I'm not sure when I crossed the invisible divide that separates the different tribes of women, but I found myself in an Avenue A bar full of identical women in their Going Out Clothes. They had low cut tops, long hair, perfect cleavage, spaghetti straps, and Crest White Stripped smiles. They squawked drunkenly, clutching their light beers as their male counterparts leered in hopes of going home with them.

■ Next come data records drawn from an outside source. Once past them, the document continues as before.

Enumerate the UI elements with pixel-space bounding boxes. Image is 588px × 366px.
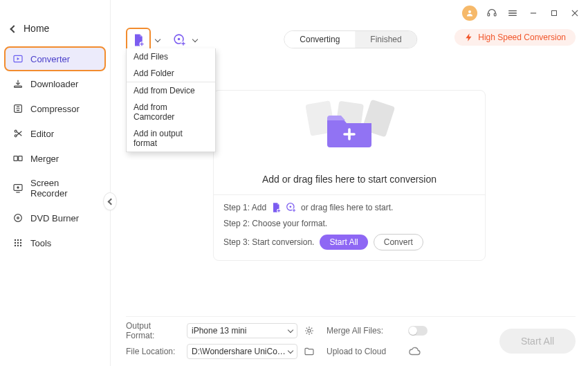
svg-point-25 — [17, 242, 19, 244]
dropzone-card: Add or drag files here to start conversi… — [213, 90, 486, 261]
cloud-icon[interactable] — [408, 345, 421, 358]
svg-point-23 — [20, 239, 21, 241]
global-start-all-button[interactable]: Start All — [499, 329, 576, 354]
bolt-icon — [464, 33, 474, 42]
sidebar-item-compressor[interactable]: Compressor — [6, 98, 104, 120]
sidebar-item-label: Converter — [30, 54, 70, 64]
file-location-select[interactable]: D:\Wondershare UniConverter 1 — [187, 344, 297, 359]
sidebar-item-label: DVD Burner — [30, 213, 79, 223]
svg-rect-15 — [14, 156, 17, 161]
output-format-value: iPhone 13 mini — [192, 326, 246, 336]
svg-rect-11 — [15, 86, 22, 87]
sidebar-item-tools[interactable]: Tools — [6, 232, 104, 254]
sidebar-item-screen-recorder[interactable]: Screen Recorder — [6, 172, 104, 204]
open-folder-icon[interactable] — [303, 345, 315, 358]
svg-point-22 — [17, 239, 19, 241]
svg-point-27 — [15, 245, 16, 246]
svg-point-26 — [20, 242, 21, 244]
add-files-caret[interactable] — [154, 36, 162, 44]
svg-point-32 — [178, 38, 180, 40]
status-segmented-control: Converting Finished — [284, 30, 417, 48]
disc-plus-icon — [286, 202, 297, 213]
step-1: Step 1: Add or drag files here to start. — [223, 202, 475, 213]
file-location-label: File Location: — [126, 347, 181, 356]
upload-cloud-label: Upload to Cloud — [327, 347, 403, 356]
segment-converting[interactable]: Converting — [284, 31, 355, 48]
merge-all-label: Merge All Files: — [327, 326, 403, 336]
svg-point-18 — [17, 186, 19, 188]
sidebar-item-label: Downloader — [30, 79, 78, 89]
high-speed-label: High Speed Conversion — [478, 33, 566, 42]
file-plus-icon — [132, 33, 145, 47]
svg-point-13 — [15, 130, 17, 132]
svg-point-24 — [15, 242, 16, 244]
sidebar-item-downloader[interactable]: Downloader — [6, 73, 104, 95]
disc-plus-icon — [173, 33, 187, 47]
sidebar-item-merger[interactable]: Merger — [6, 147, 104, 170]
svg-point-28 — [17, 245, 19, 246]
sidebar-item-dvd-burner[interactable]: DVD Burner — [6, 207, 104, 229]
step-3: Step 3: Start conversion. Start All Conv… — [223, 234, 475, 250]
output-format-select[interactable]: iPhone 13 mini — [187, 323, 297, 338]
add-files-dropdown: Add Files Add Folder Add from Device Add… — [126, 48, 216, 152]
file-location-value: D:\Wondershare UniConverter 1 — [192, 347, 288, 356]
video-play-icon — [12, 53, 24, 64]
chevron-down-icon — [288, 347, 293, 356]
svg-point-19 — [15, 214, 22, 222]
file-plus-icon — [270, 202, 282, 213]
dropdown-item-add-from-device[interactable]: Add from Device — [127, 82, 215, 99]
svg-point-20 — [17, 217, 19, 219]
dropzone[interactable] — [214, 91, 485, 167]
merge-icon — [12, 153, 24, 164]
home-button[interactable]: Home — [0, 17, 110, 44]
sidebar-item-label: Editor — [30, 129, 54, 139]
svg-rect-16 — [19, 156, 22, 161]
sidebar-item-editor[interactable]: Editor — [6, 122, 104, 145]
convert-button[interactable]: Convert — [374, 234, 423, 250]
svg-point-29 — [20, 245, 21, 246]
step1-suffix: or drag files here to start. — [301, 203, 393, 212]
svg-point-36 — [290, 205, 292, 208]
monitor-rec-icon — [12, 183, 24, 194]
grid-icon — [12, 237, 24, 248]
svg-point-14 — [15, 135, 17, 137]
start-all-button[interactable]: Start All — [320, 235, 367, 250]
sidebar-item-label: Merger — [30, 154, 59, 164]
sidebar-item-label: Screen Recorder — [30, 178, 98, 199]
compress-icon — [12, 103, 24, 114]
step2-text: Step 2: Choose your format. — [223, 219, 327, 228]
scissors-icon — [12, 128, 24, 139]
dropdown-item-add-from-camcorder[interactable]: Add from Camcorder — [127, 99, 215, 125]
dropdown-item-add-files[interactable]: Add Files — [127, 48, 215, 65]
output-format-label: Output Format: — [126, 321, 181, 340]
step3-text: Step 3: Start conversion. — [223, 237, 314, 247]
home-label: Home — [24, 23, 49, 34]
high-speed-chip[interactable]: High Speed Conversion — [454, 29, 576, 46]
chevron-left-icon — [11, 23, 17, 34]
chevron-down-icon — [288, 326, 293, 336]
sidebar-item-label: Compressor — [30, 104, 80, 114]
svg-point-21 — [15, 239, 16, 241]
sidebar-item-label: Tools — [30, 238, 51, 248]
step-2: Step 2: Choose your format. — [223, 219, 475, 228]
add-disc-button[interactable] — [172, 32, 188, 48]
disc-icon — [12, 212, 24, 223]
folder-plus-icon — [324, 109, 374, 149]
sidebar-item-converter[interactable]: Converter — [6, 48, 104, 70]
dropzone-text: Add or drag files here to start conversi… — [214, 174, 485, 185]
merge-all-toggle[interactable] — [408, 326, 428, 336]
segment-finished[interactable]: Finished — [355, 31, 416, 48]
add-disc-caret[interactable] — [191, 36, 199, 44]
step1-prefix: Step 1: Add — [223, 203, 266, 212]
dropdown-item-add-folder[interactable]: Add Folder — [127, 65, 215, 82]
download-icon — [12, 78, 24, 89]
dropdown-item-add-in-output-format[interactable]: Add in output format — [127, 125, 215, 152]
svg-point-38 — [308, 329, 311, 332]
output-settings-icon[interactable] — [303, 324, 315, 337]
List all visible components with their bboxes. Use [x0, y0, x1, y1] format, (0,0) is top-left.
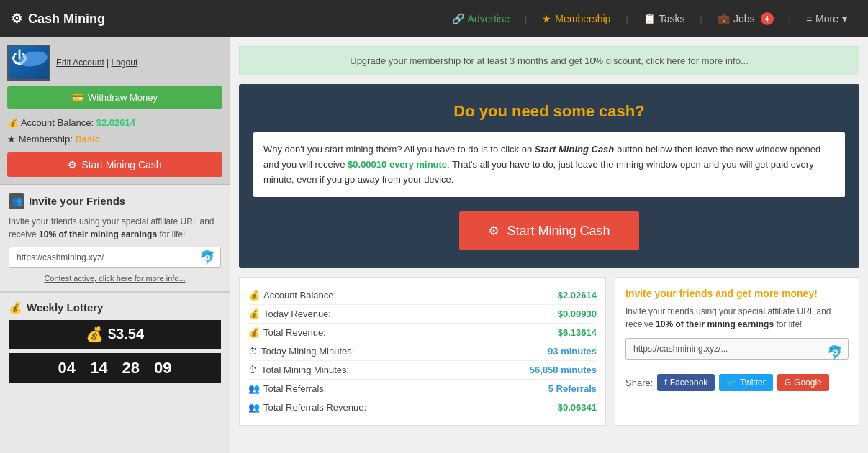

These were not my people -- I don't think they ever were -- but the divide had never been more apparent. No great loss really. I went back to finishing my Brooklyn lager and thought of nothing more than going home.
* * *
If there is a hell, surely it involves getting stuck on a G train to nowhere. I had every intention yesterday of making use of the gorgeous weather and going to Prospect Park. The G train is my vital north-south link to that Other part of Brooklyn -- the Other part that's such a pain in the ass to get to because the G train is a cruel mistress.The gist of this story is that I never made it to Prospect Park. Instead I languished somewhere underground on a G train running in two sections and finally terminating at Hoyt-Schermerhorn, three stops short of where I really wanted to get off. I ended up on a train that spit me out in Washington Square Park. Wrong borough, wrong park. Oh well. I walked around, enjoyed the sunshine, had some schwarma, and waited for Holly to come meet me so we could see Corpse Bride.